Günümüzde ülke, büyük güçlerle uyumlu fakat bağımsız ekonomik tercihleri gözeten “pragmatik” bir dış politika yürütür. Karayip entegrasyon süreçlerine (CARICOM, SICA) aktif katılım, turizm ve ticaret diplomasisi, güvenlik işbirlikleri ve göç yönetimi temel diplomatik alanlardır.
İkili İlişkiler
ABD ile İlişkiler
Dominik dış politikasının en önemli ekseni ABD’dir. Ticaret, göç, güvenlik, turizm ve yatırım akışlarının büyük bölümü ABD üzerinden yürür. İki ülke arasında güvenlik iş birliği uyuşturucu kaçakçılığı, insan ticareti ve kara para aklama gibi konulara odaklanır. ABD’de yaşayan geniş Dominik diasporası, hem ekonomik (havale akışları) hem kültürel açıdan bu ilişkiyi güçlendirir.

USAID Yöneticisi Samantha Power ve Dominik Cumhuriyeti Devlet Başkanı Luis Abinader (Flickr)
Çin ile İlişkiler
Dominik Cumhuriyeti 2018’de Tayvan ile ilişkilerini sonlandırarak Çin Halk Cumhuriyeti ile diplomatik ilişki kurdu.
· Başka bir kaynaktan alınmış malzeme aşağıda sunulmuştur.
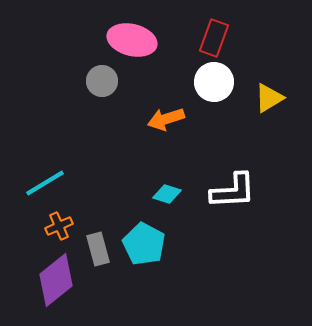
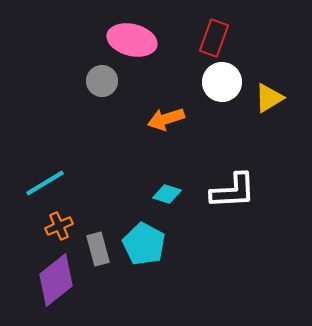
white circle: moved 8 px right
Bu adımın ardından altyapı yatırımları, liman projeleri ve ticaret akışında belirgin artış oldu. Çin, ithalatta ikinci sıraya yerleşmiş durumdadır.
Avrupa Devletleri ile İlişkiler
İspanya, Dominik Cumhuriyeti'nin Avrupa'daki temel partneridir. Tarihsel bağlar, turizm sektörü ve kültürel bağlantılar ilişkiyi güçlü kılar. AB ile ilişkiler ticaret, kalkınma fonları ve çevresel koruma programları üzerinden ilerler.
Türkiye ile İlişkiler
Son yıllarda hızlı bir gelişme yaşanmıştır. İki ülke arasında ticaret hacmi küçük olmakla birlikte artış eğilimindedir. Diplomatik temaslar; havacılık, turizm ve güvenlik alanlarındaki işbirliği görüşmeleriyle desteklenmektedir.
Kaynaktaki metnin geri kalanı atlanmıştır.